Michel Foucault, The Order of Things
Where one discovers that one of the parrots, perhaps under the distant and highly indirect influence of Félix, is seized by a fit of acute criticism concerning what he is supposed to repeat...
— One must be wary of those texts which, under the pretext of celebrating the power of the natural world, end up mythologizing it.
— Are you referring to what we were saying yesterday... or the day before?
— Yes... but even more to the way words become entangled in memory, and to certain passages from various notebooks we have been studying...
— Are they not interesting?
— Certainly... they are sometimes remarkable for their breath, their sensory precision, at times for their ability to render palpable the thickness of rock, the smell of sulphur, or the profound silence of the islands.
— Then what is it that we ought to distrust? Is it not... not only true... but also exceedingly beautiful?
— Well... it is precisely that stylistic effectiveness which calls for a critical reading. For the more beautiful a text appears, the more cautious we must be about what it passes off as true.
— I do not follow you...
— What we have here is an imaginary construction of a world “before humanity,” or “at the margins of humanity”: a primal, brutal, incandescent nature which the author—whoever he may be... perhaps our master—seems implicitly to oppose to human societies and their disorders. This aesthetic of fertile chaos, this vision of a world beginning anew in rock and vapour, belongs to a long Western tradition: that of nature conceived as a pure origin, as a primordial laboratory, as a regenerative promise.
— Should we then dispense with fantasy altogether?
— This fantasy is not neutral. It participates in an imaginary framework that tends to erase the real human presences, past and present, within such places. One cannot fail to notice the complete absence of any cultural trace, of any memory other than elemental memory.
— Might we ourselves be “elemental,” my dear friend...?
— The island possesses no human history. It is described as a blank page, a sacred wilderness. It strangely recalls the way the first European travellers spoke of the lands they “discovered”: as though no one had ever lived there, as though only the wind, the fire, and the birds could lay claim to any form of legitimacy.
— I scarcely recognize you in this fine discourse of yours... it seems filled with something approaching anger, and even a little bitterness...
— This aesthetic of the island-as-matrix, of the “relic become beginning,” is not innocent...
— And what do you accuse it of?
— It reflects a modern desire for re-enchantment through a return to a harsh yet meaningful nature, a nature that might still be capable of speaking to us—or even correcting us.
— That reassures me somewhat...
— The geological silence evoked at the end of the text, that “silence deeper than the night,” is laden with projections: it breathes only what one chooses to hear within it.
— That reassurance was short-lived...
— In that respect—and merely as an example—reread it.
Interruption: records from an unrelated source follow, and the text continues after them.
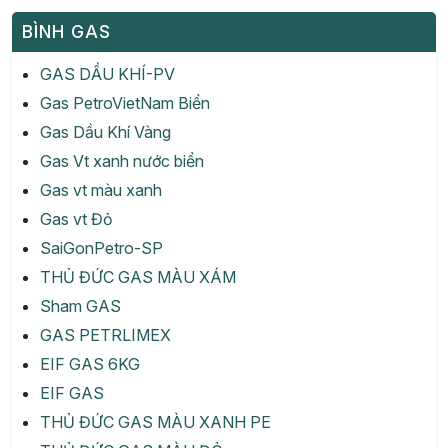
BÌNH GAS
GAS DẦU KHÍ-PV
Gas PetroVietNam Biển
Gas Dầu Khí Vàng
Gas Vt xanh nước biển
Gas vt màu xanh
Gas vt Đỏ
SaiGonPetro-SP
THỦ ĐỨC GAS MÀU XÁM
Sham GAS
GAS PETRLIMEX
EIF GAS 6KG
EIF GAS
THỦ ĐỨC GAS MÀU XANH PE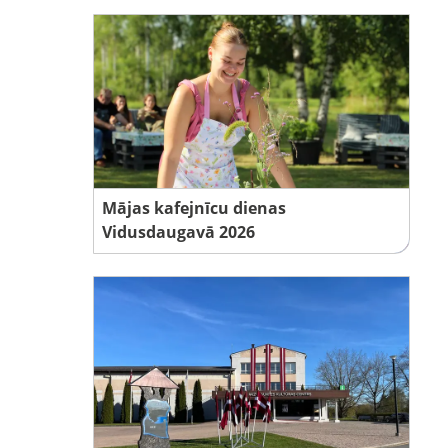
Mājas kafejnīcu dienas
Vidusdaugavā 2026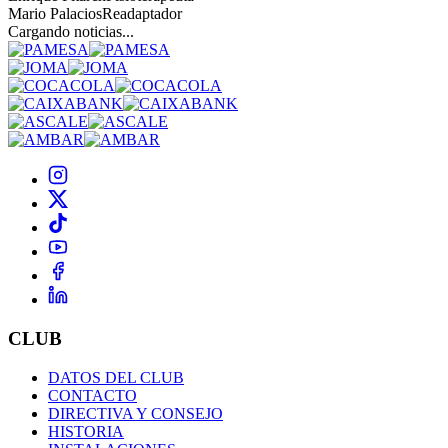
Mario Palacios
Readaptador
Cargando noticias...
CLUB
DATOS DEL CLUB
CONTACTO
DIRECTIVA Y CONSEJO
HISTORIA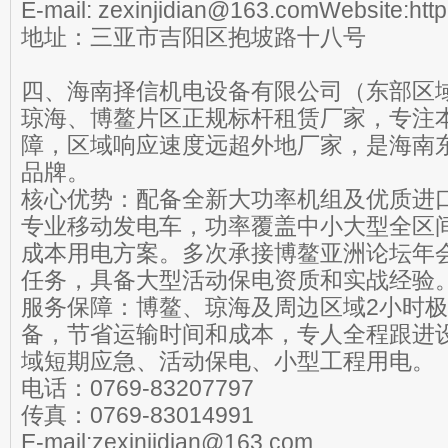
E-mail: zexinjidian@163.comWebsite:htt
地址：三亚市吉阳区抱坡路十八号
四、海南择信机电设备有限公司（东部区
琼海、博鳌片区正规标杆租赁厂家，专注
障，区域响应速度远超外地厂家，是海南
品牌。
核心优势：配备全新大功率机组及优质进
专业移动发电车，功率覆盖中小大型全区
成本用电方案。多次承接博鳌亚洲论坛年
任务，具备大型活动保电资质和实战经验
服务保障：博鳌、琼海及周边区域2小时
备，节省运输时间和成本，专人全程跟进
域短期应急、活动保电、小型工程用电。
电话：0769-83207797
传真：0769-83014991
E-mail:zexinjidian@163.com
The invocation of Rimbaud, “Eternity is the sea gone with the sun,” functions here less as illumination than as a veil. This phrase, which has become a totem of poetic ineffability, is used to seal a mystical alliance between the elements, to sacralize what the text presents as a new beginning.
— But of what eternity are we speaking?
— Of an eternity to which we are expected to give echo!
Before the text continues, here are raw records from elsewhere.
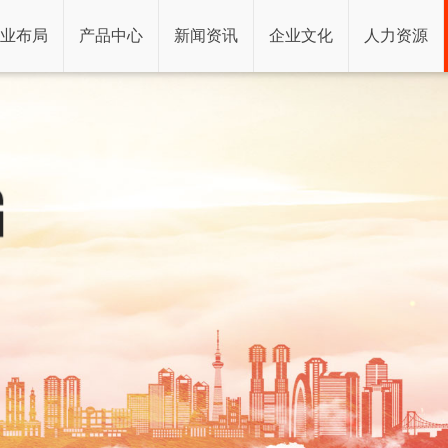
业布局
产品中心
新闻资讯
企业文化
人力资源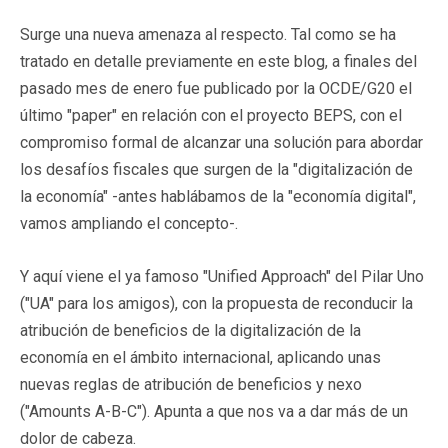
Surge una nueva amenaza al respecto. Tal como se ha
tratado en detalle previamente en este blog, a finales del
pasado mes de enero fue publicado por la OCDE/G20 el
último "paper" en relación con el proyecto BEPS, con el
compromiso formal de alcanzar una solución para abordar
los desafíos fiscales que surgen de la "digitalización de
la economía" -antes hablábamos de la "economía digital",
vamos ampliando el concepto-.
Y aquí viene el ya famoso "Unified Approach" del Pilar Uno
("UA" para los amigos), con la propuesta de reconducir la
atribución de beneficios de la digitalización de la
economía en el ámbito internacional, aplicando unas
nuevas reglas de atribución de beneficios y nexo
("Amounts A-B-C"). Apunta a que nos va a dar más de un
dolor de cabeza.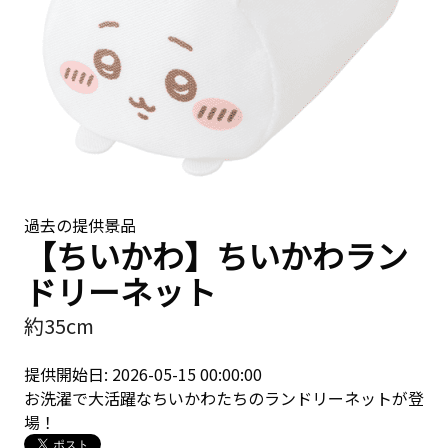
過去の提供景品
【ちいかわ】ちいかわラン
ドリーネット
約35cm
提供開始日: 2026-05-15 00:00:00
お洗濯で大活躍なちいかわたちのランドリーネットが登
場！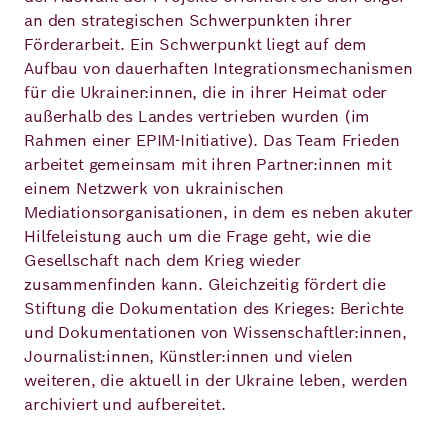
an den strategischen Schwerpunkten ihrer
Förderarbeit. Ein Schwerpunkt liegt auf dem
Aufbau von dauerhaften Integrationsmechanismen
für die Ukrainer:innen, die in ihrer Heimat oder
außerhalb des Landes vertrieben wurden (im
Rahmen einer EPIM-Initiative). Das Team Frieden
arbeitet gemeinsam mit ihren Partner:innen mit
einem Netzwerk von ukrainischen
Mediationsorganisationen, in dem es neben akuter
Hilfeleistung auch um die Frage geht, wie die
Gesellschaft nach dem Krieg wieder
zusammenfinden kann. Gleichzeitig fördert die
Stiftung die Dokumentation des Krieges: Berichte
und Dokumentationen von Wissenschaftler:innen,
Journalist:innen, Künstler:innen und vielen
weiteren, die aktuell in der Ukraine leben, werden
archiviert und aufbereitet.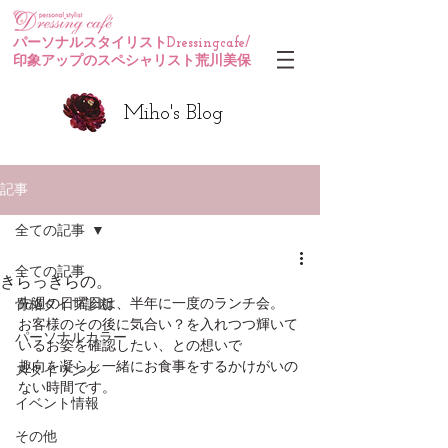
パーソナルスタイリストDressingcafe/
印象アップのスペシャリスト荒川美保
Miho's Blog
記事
全ての記事
全ての記事
きらっきらの。
先週の日曜日は、半年に一度のランチ会。
骨格タイプ診断
お客様のその後に気合い？を入れつつ輝いて
パーソナルカラー
いるお姿を確認したい、との想いで
趣向を凝らし一緒にお食事をするかけがいの
スタイリング
ない時間です。
イベント情報
その他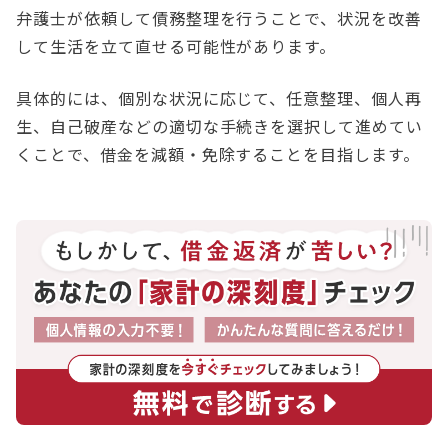
弁護士が依頼して債務整理を行うことで、状況を改善
して生活を立て直せる可能性があります。
具体的には、個別な状況に応じて、任意整理、個人再
生、自己破産などの適切な手続きを選択して進めてい
くことで、借金を減額・免除することを目指します。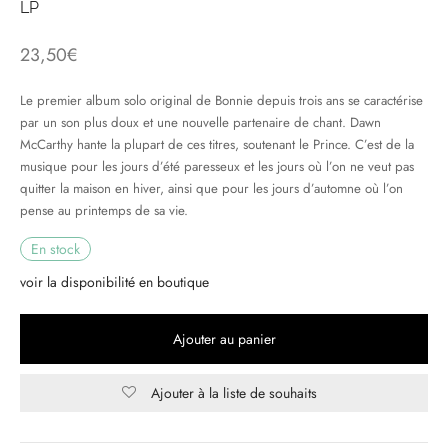
LP
& HIP-HOP
23,50
€
Le premier album solo original de Bonnie depuis trois ans se caractérise
par un son plus doux et une nouvelle partenaire de chant. Dawn
 & MUSIQUES IMPROVISEES
McCarthy hante la plupart de ces titres, soutenant le Prince. C’est de la
musique pour les jours d’été paresseux et les jours où l’on ne veut pas
QUES DU MONDE
quitter la maison en hiver, ainsi que pour les jours d’automne où l’on
pense au printemps de sa vie.
NDTRACKS
En stock
QUE CLASSIQUE
voir la disponibilité en boutique
UAIRE DAY 2025
Ajouter au panier
Ajouter à la liste de souhaits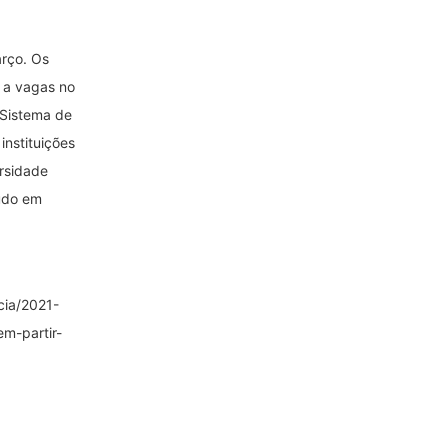
arço. Os
 a vagas no
 Sistema de
instituições
ersidade
tudo em
cia/2021-
m-partir-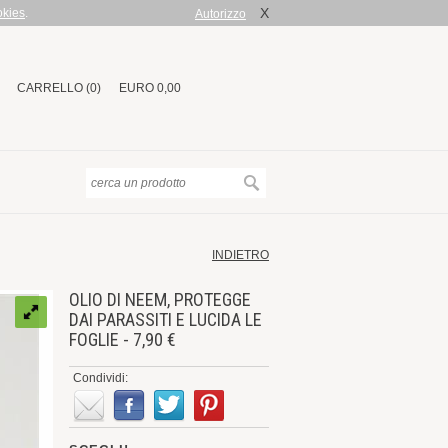
X
okies
.
Autorizzo
CARRELLO (0)
EURO 0,00
INDIETRO
OLIO DI NEEM, PROTEGGE
DAI PARASSITI E LUCIDA LE
FOGLIE - 7,90 €
Condividi: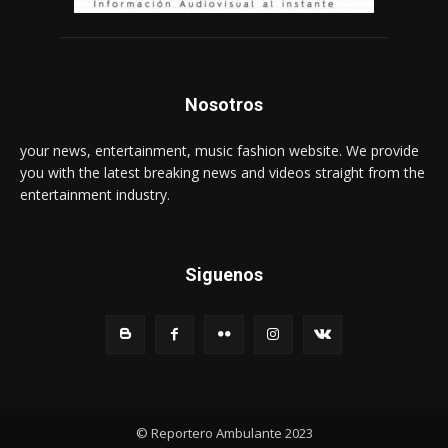
Nosotros
your news, entertainment, music fashion website. We provide
you with the latest breaking news and videos straight from the
entertainment industry.
Siguenos
© Reportero Ambulante 2023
— Yet tell me, how could one do so without a human voice, without memory?
— That sea gone with the sun may ultimately be a fiction of forgetting.
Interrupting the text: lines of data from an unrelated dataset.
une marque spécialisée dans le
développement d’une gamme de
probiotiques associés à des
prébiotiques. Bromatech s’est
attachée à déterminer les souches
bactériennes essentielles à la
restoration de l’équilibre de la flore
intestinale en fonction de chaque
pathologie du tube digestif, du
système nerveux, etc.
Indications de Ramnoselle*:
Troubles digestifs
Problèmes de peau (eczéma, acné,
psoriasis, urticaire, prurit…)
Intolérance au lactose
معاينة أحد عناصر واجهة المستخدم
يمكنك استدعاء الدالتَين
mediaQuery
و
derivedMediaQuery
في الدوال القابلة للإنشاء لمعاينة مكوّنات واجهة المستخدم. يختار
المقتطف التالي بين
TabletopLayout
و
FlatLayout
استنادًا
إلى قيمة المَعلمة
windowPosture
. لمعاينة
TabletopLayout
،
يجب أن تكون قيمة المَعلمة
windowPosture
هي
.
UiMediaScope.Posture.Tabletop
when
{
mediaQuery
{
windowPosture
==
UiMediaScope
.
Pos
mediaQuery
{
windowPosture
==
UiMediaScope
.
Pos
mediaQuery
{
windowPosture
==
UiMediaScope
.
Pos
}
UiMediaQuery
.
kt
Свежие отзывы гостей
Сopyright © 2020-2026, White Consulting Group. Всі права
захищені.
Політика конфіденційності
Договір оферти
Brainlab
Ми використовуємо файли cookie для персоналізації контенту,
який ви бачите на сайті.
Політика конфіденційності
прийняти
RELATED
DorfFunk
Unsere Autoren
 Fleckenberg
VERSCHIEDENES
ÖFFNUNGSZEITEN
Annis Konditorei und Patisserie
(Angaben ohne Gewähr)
— It is not without beauty... you yourself have said so.
— The point is not to deny the beauty of the text, nor its evocative power.
— Then what is the point?
— To remind ourselves that this beauty belongs to a system of representation: one that turns natural chaos into a scene of initiation, the mineral world into a founding myth, and life itself into a silent miracle. Yet real islands, volcanic or otherwise, are traversed by concrete histories, practices, conflicts, and cosmologies that exceed this geological reverie. One must keep that in mind whenever a text begins to speak of origins.